About this exercise — Only the lines from the one holding "What do you" to the end of the data should be echoed, exactly as they appear, minus the pictures.

Records for the exercise —
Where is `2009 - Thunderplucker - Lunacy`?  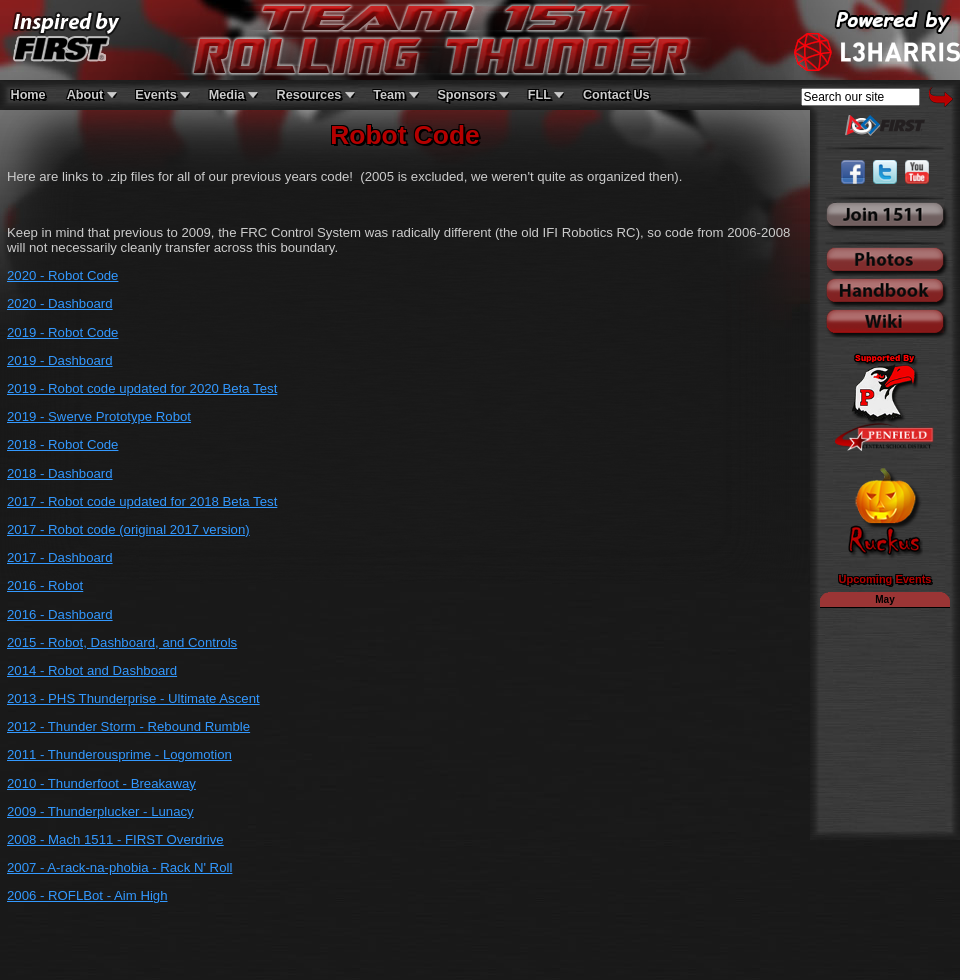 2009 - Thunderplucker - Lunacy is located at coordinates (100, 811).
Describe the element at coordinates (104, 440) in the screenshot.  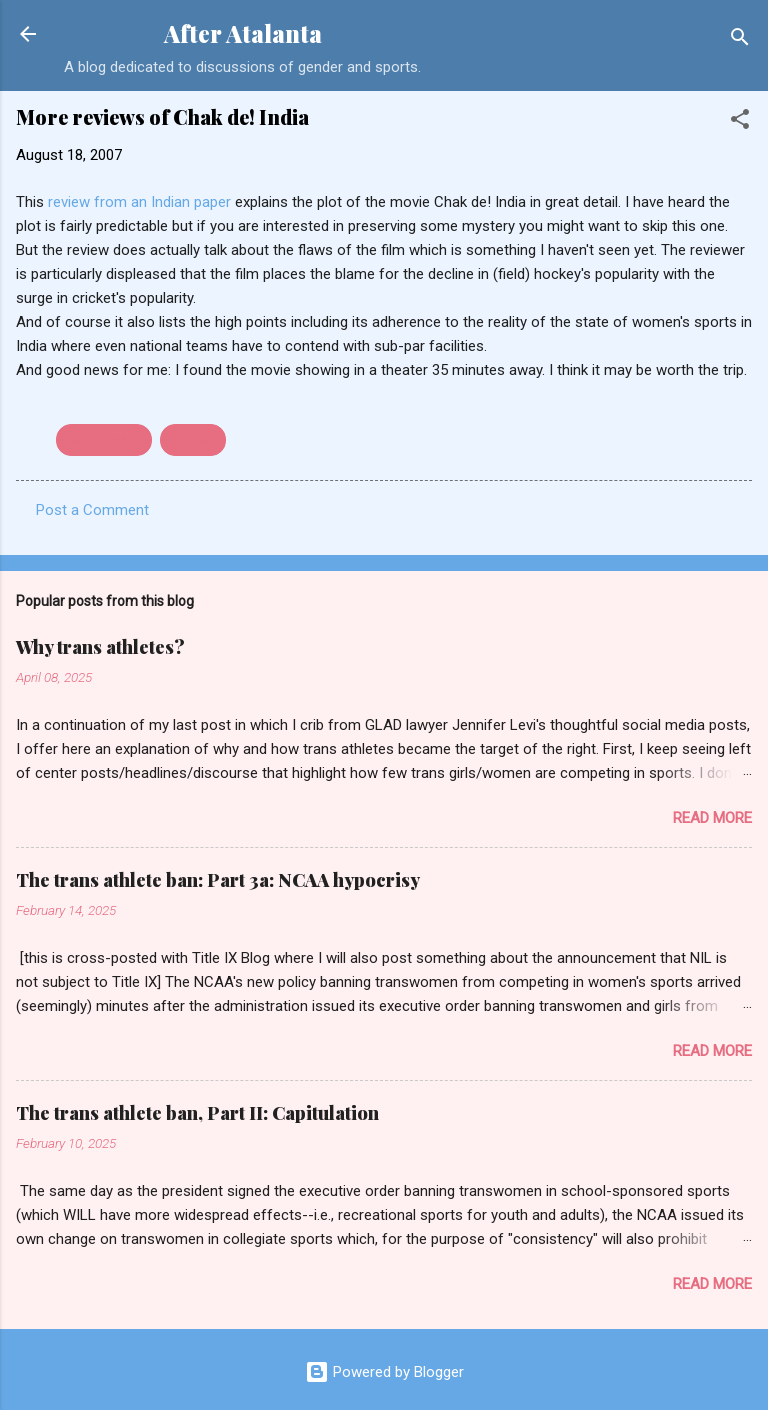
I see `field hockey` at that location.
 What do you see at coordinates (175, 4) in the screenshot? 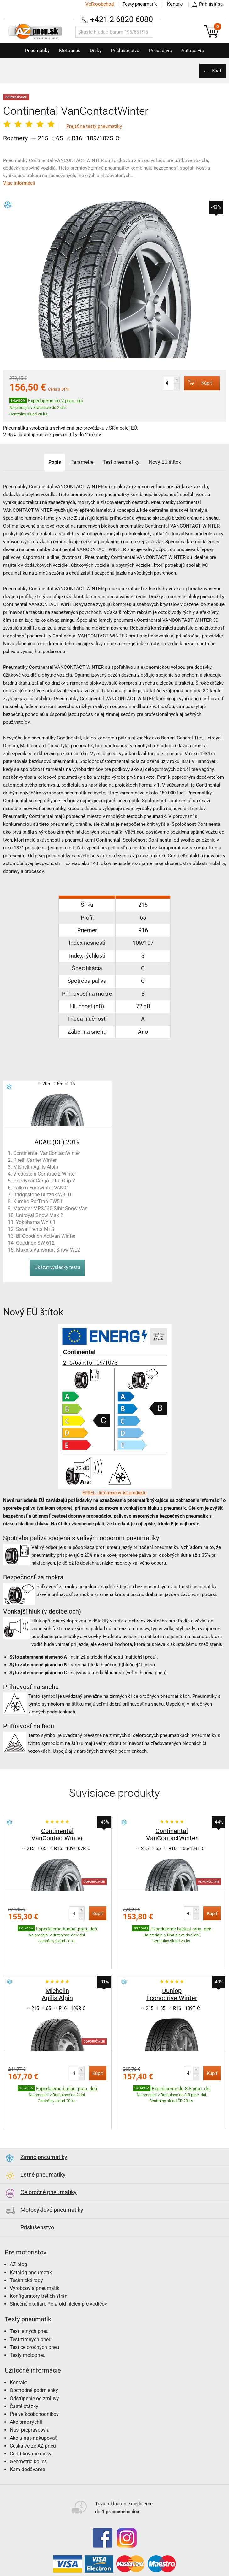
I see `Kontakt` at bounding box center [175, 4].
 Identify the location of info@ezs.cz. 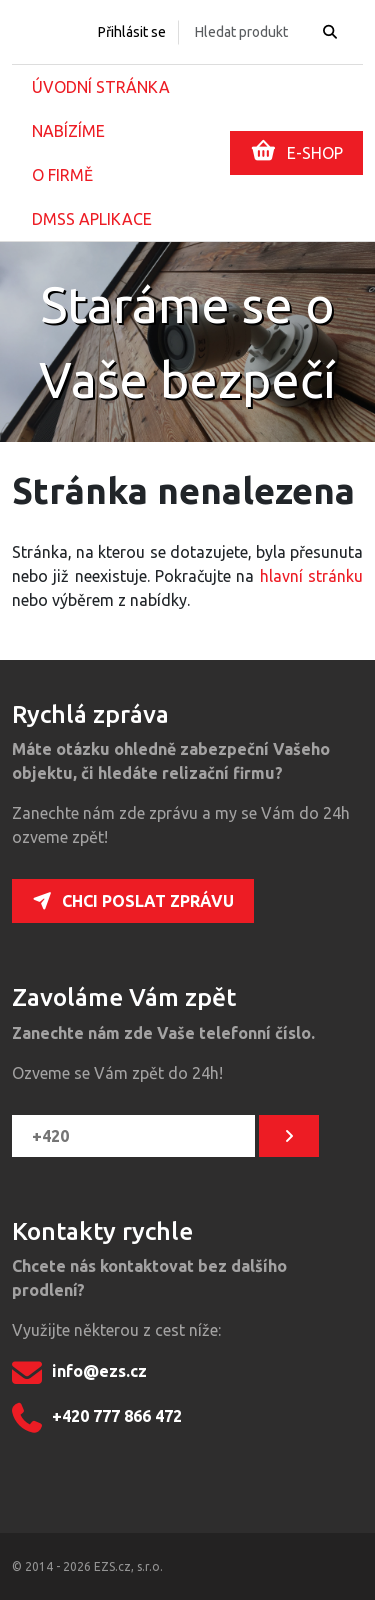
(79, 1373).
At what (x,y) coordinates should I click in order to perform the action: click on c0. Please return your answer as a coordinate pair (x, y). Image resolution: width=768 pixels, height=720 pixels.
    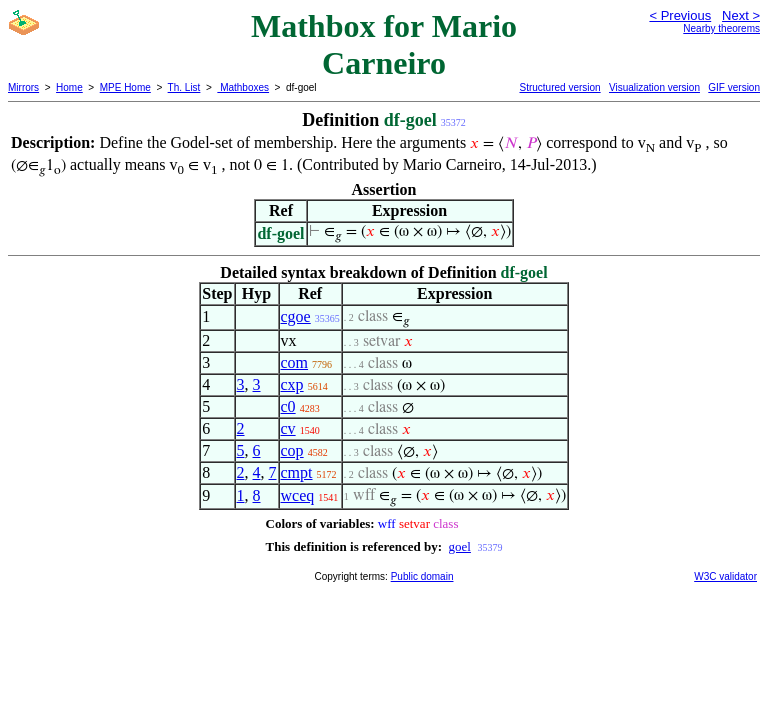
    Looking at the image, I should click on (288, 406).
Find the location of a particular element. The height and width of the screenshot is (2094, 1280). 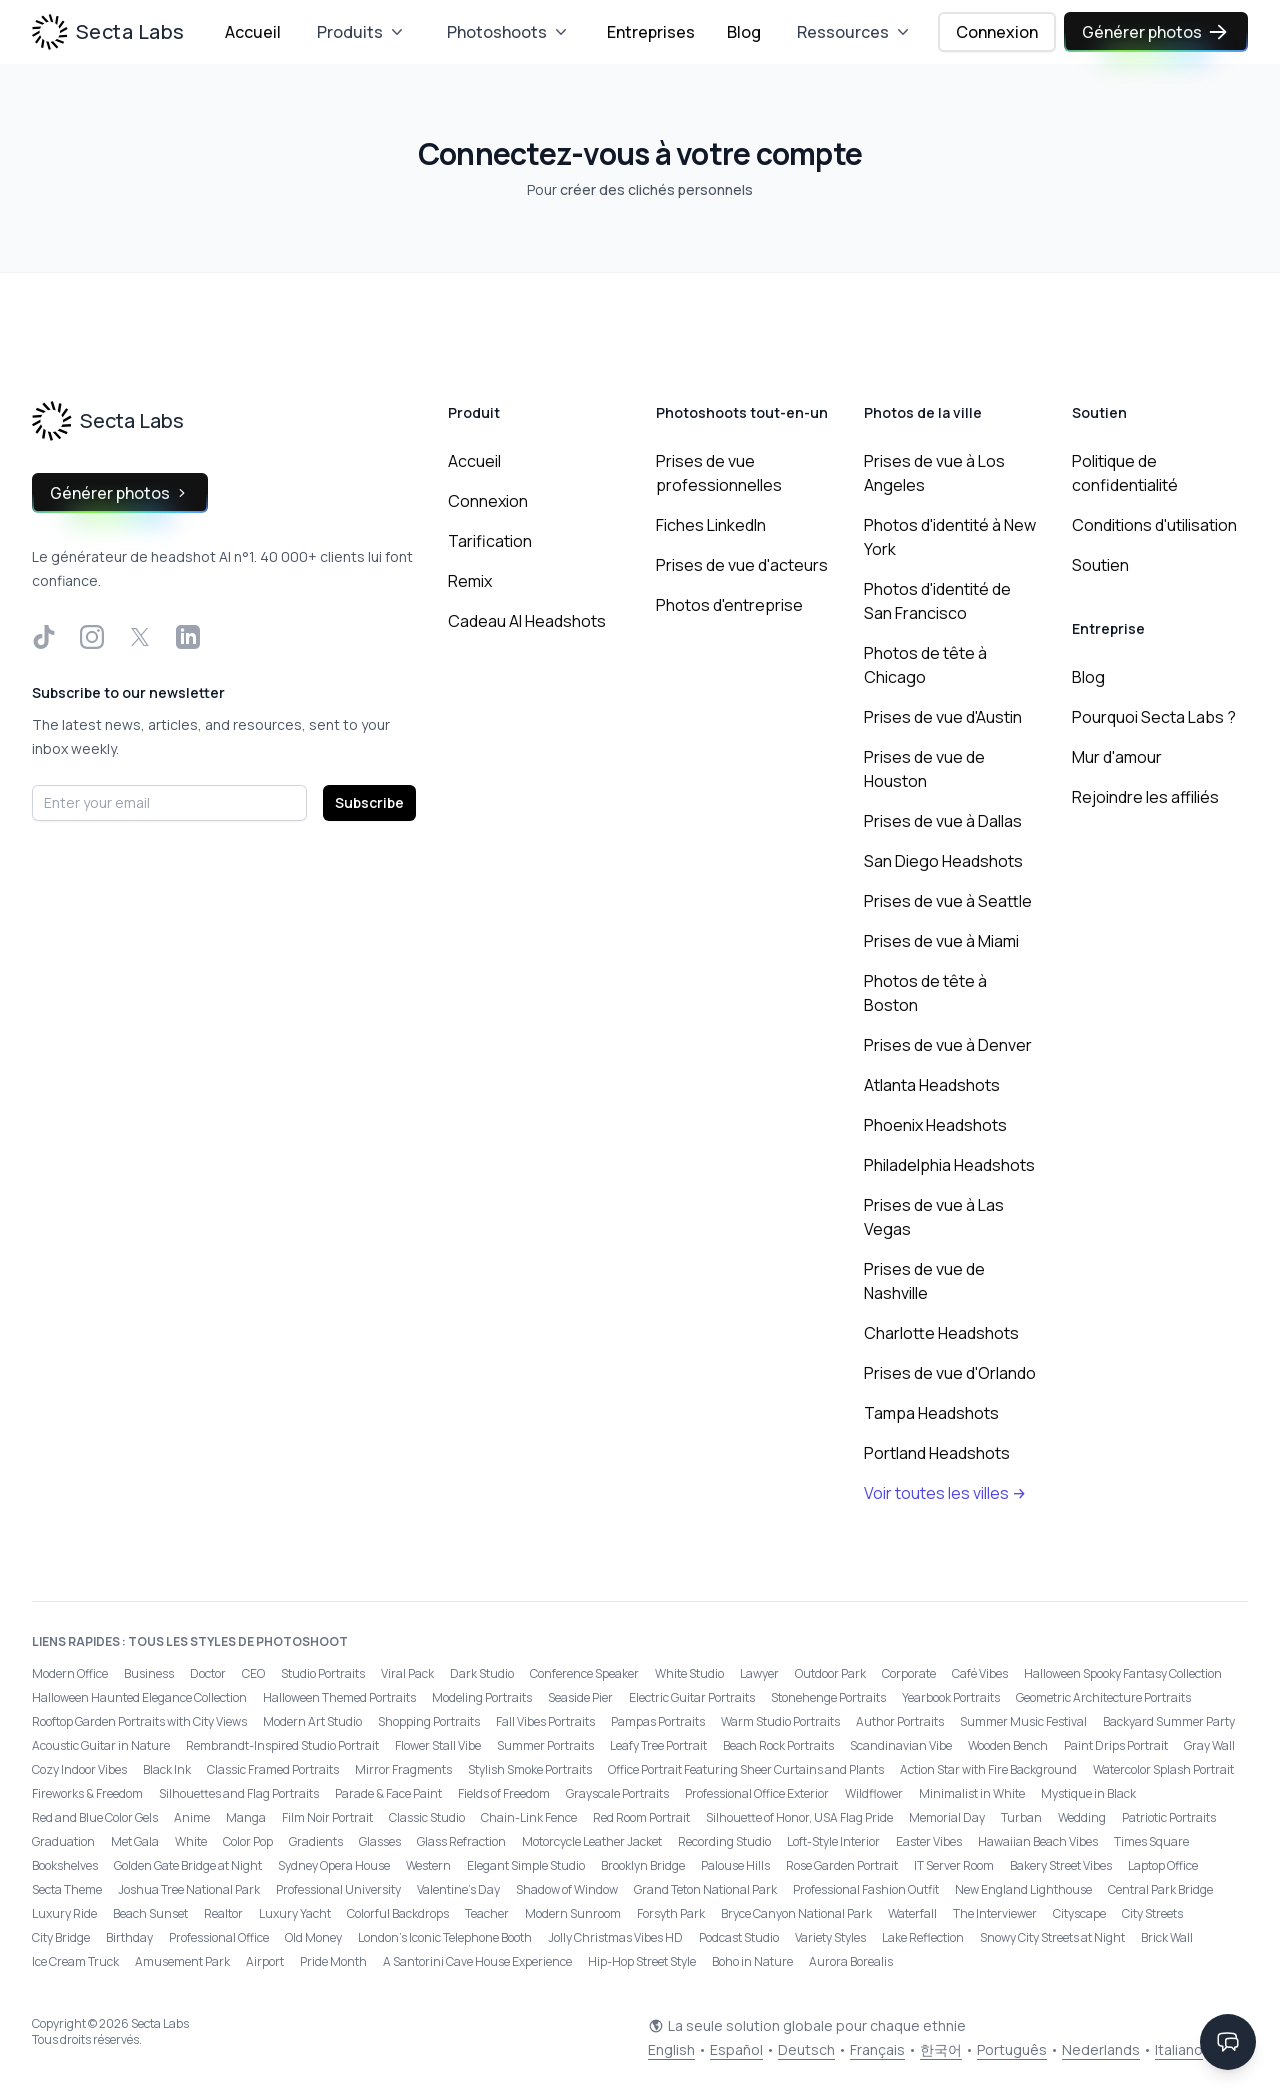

Answer to the exercise —
 What do you see at coordinates (175, 4) in the screenshot? 
I see `Kontakt` at bounding box center [175, 4].
 Identify the location of info@ezs.cz. 
(79, 1373).
At what (x,y) coordinates should I click in order to perform the action: click on c0. Please return your answer as a coordinate pair (x, y). Image resolution: width=768 pixels, height=720 pixels.
    Looking at the image, I should click on (288, 406).
Find the location of a particular element. The height and width of the screenshot is (2094, 1280). 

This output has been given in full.